Doctor of Philosophy (PhD)



Document Type



In this dissertation, I explore the migration intentions, self-rated physical and mental health, and alcohol use of people living in regions facing environmental stressors. In my first chapter, I examine factors that predict willingness to move away from southeast Louisiana, a region threatened by land loss, hurricanes, and environmental pollution. Specifically, I assess the relationships risk perceptions, place attachment, and fishing employment have with willingness to move. I find that risk perceptions are positively related to willingness to move and that place attachment and fishing employment are negatively related to willingness to move. In my second chapter, I show the predictors of self-rated physical and mental health in Flint, Michigan, both before the Water Crisis and after. I pay special attention to the relationships race, perceived marginalization, and social capital have with self-rated health.
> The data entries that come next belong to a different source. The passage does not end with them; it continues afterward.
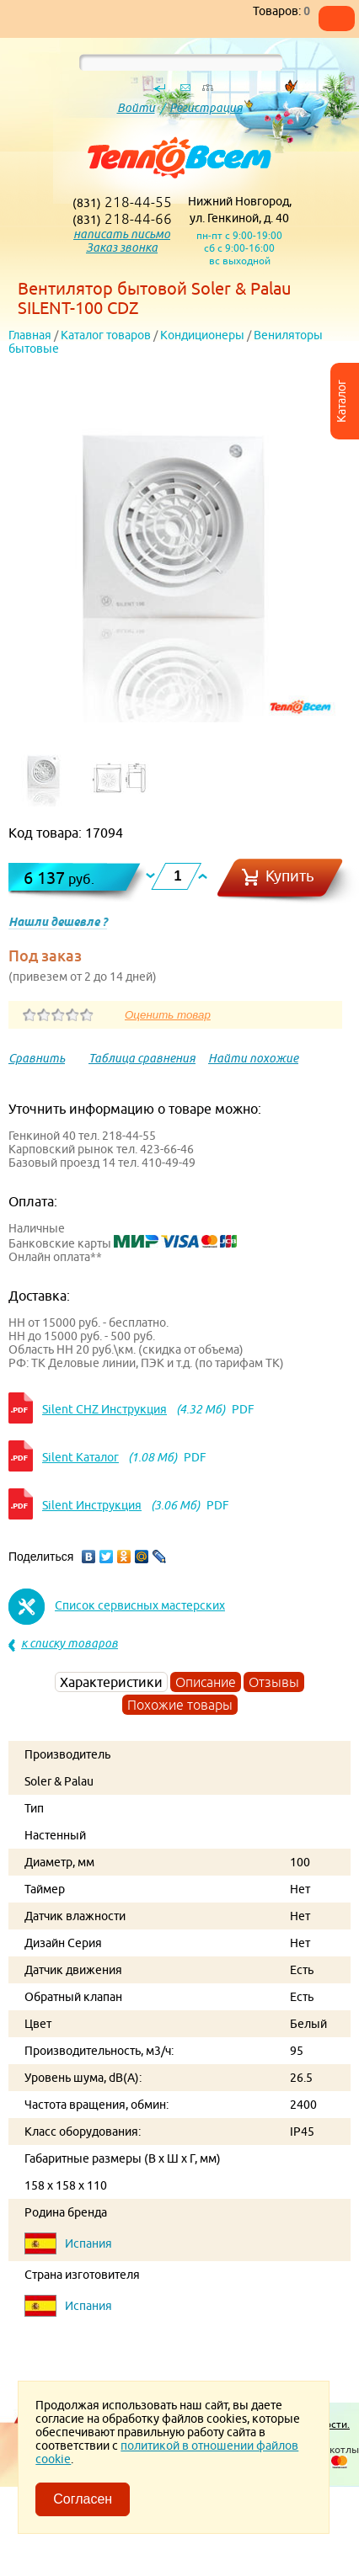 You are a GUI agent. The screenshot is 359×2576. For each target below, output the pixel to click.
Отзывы (274, 1682)
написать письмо (121, 234)
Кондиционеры (202, 335)
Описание (205, 1682)
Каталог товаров (106, 335)
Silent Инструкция (92, 1505)
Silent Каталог (80, 1457)
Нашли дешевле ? (57, 922)
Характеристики (111, 1682)
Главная (29, 335)
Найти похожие (253, 1058)
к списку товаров (69, 1643)
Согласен (82, 2499)
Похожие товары (180, 1704)
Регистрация (206, 107)
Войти (136, 107)
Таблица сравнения (142, 1058)
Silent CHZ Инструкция (104, 1409)
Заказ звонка (122, 247)
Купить (289, 876)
The important takeaways from this paper are that perceived marginalization is a predictor of poorer physical and mental health before and after the Water Crisis, whereas social support predicts better health before the Water Crisis but loses much of its relationship with health after the announcement of the Flint Water Crisis. In my third chapter, I explore the relationships between resource networks, religious ecology, and alcohol misuse in the Gulf Coast. Here, I found that people in increasingly Catholic and Mainline Protestant counties tend to be at higher risk for potential alcohol misuse, and those with more local ties are at a greater risk for alcohol misuse than those with more extra-local ties. Together, these papers demonstrate how critical a person’s social life is. One consistent finding in these papers is that social capital, be it social support or community sentiments, does not always operate in the same way for different social groups. In a disaster context, social capital can be taxing on a person, especially if their close ties are also under stress.